New research out of the University of Mumbai investigates the characteristics and performance of organic light-emitting diodes (OLEDs) fabricated using derivatives of Phenanthroimidazole (Phen-I), specifically focusing on how the thickness of the active emissive layer (EML) influences the color purity and device efficiency of white OLEDs (WOLEDs). The two derivatives studied are differentiated by their functional groups: one has thiophene (referred to as compound 1) and the other has perylene (referred to as compound 2).
When thiophene-based Phen-I is used to form WOLEDs, the color purity of these devices can be tuned by adjusting the thickness of the active layer. Specifically, devices with a thinner EML (~70 nm) exhibit bluish-white emission, while those with a thicker EML (> ~100 nm) show tunable color from bluish-white to almost pure white under different voltages. This tunability and white light emission result from a combination of monomer and electromer emissions. Electromer emission, which becomes more prominent at higher EML thicknesses, indicates stronger intermolecular interactions within the material, leading to the observed voltage-dependent change in color purity.

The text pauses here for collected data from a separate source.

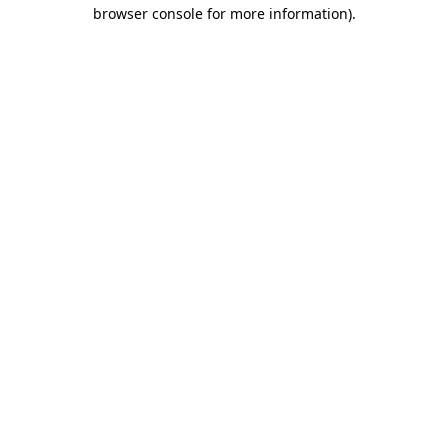
browser console for more information).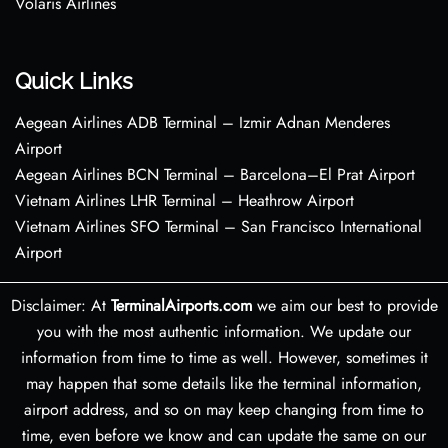
Volaris Airlines
Quick Links
Aegean Airlines ADB Terminal – Izmir Adnan Menderes
Airport
Aegean Airlines BCN Terminal – Barcelona–El Prat Airport
Vietnam Airlines LHR Terminal – Heathrow Airport
Vietnam Airlines SFO Terminal – San Francisco International
Airport
Disclaimer: At
TerminalAirports.com
we aim our best to provide
you with the most authentic information. We update our
information from time to time as well. However, sometimes it
may happen that some details like the terminal information,
airport address, and so on may keep changing from time to
time, even before we know and can update the same on our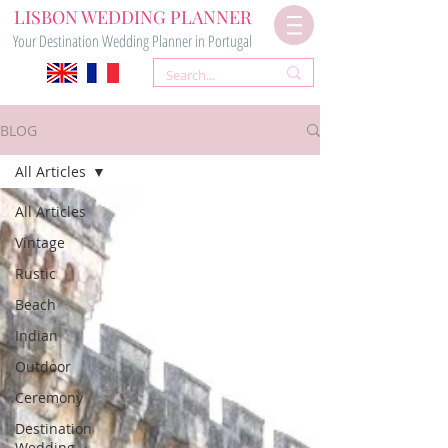
LISBON WEDDING PLANNER
Your Destination Wedding Planner in Portugal
BLOG
All Articles
All Articles
Vintage
Rustic
Beach
Indian
Outdoor
Ceremony
Destination
Wedding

Perylene-based Phen-I, on the other hand, shows no thickness-dependent color purity change in its OLEDs. Devices made with this compound emit yellow-orange light, regardless of the EML’s thickness. This behavior suggests a lack of significant electromer emissions, attributed to the structural properties of compound 2, which do not favor strong intermolecular interactions necessary for electromer formation.
The study also notes that while the formation of electromers in devices using compound 1 enables the achievement of WOLEDs, it also leads to reduced device efficiency compared to devices made with compound 2. This indicates a trade-off between achieving desired optical properties (such as white light emission) and maintaining high device efficiency.
The paper concludes that the functional group attached to the Phen-I core significantly impacts the thin film properties and, consequently, the OLED device properties. Specifically, the thiophene derivative (compound 1) can form WOLEDs through combined emission from electromers and monomers, while the perylene derivative (compound 2) does not show this capability.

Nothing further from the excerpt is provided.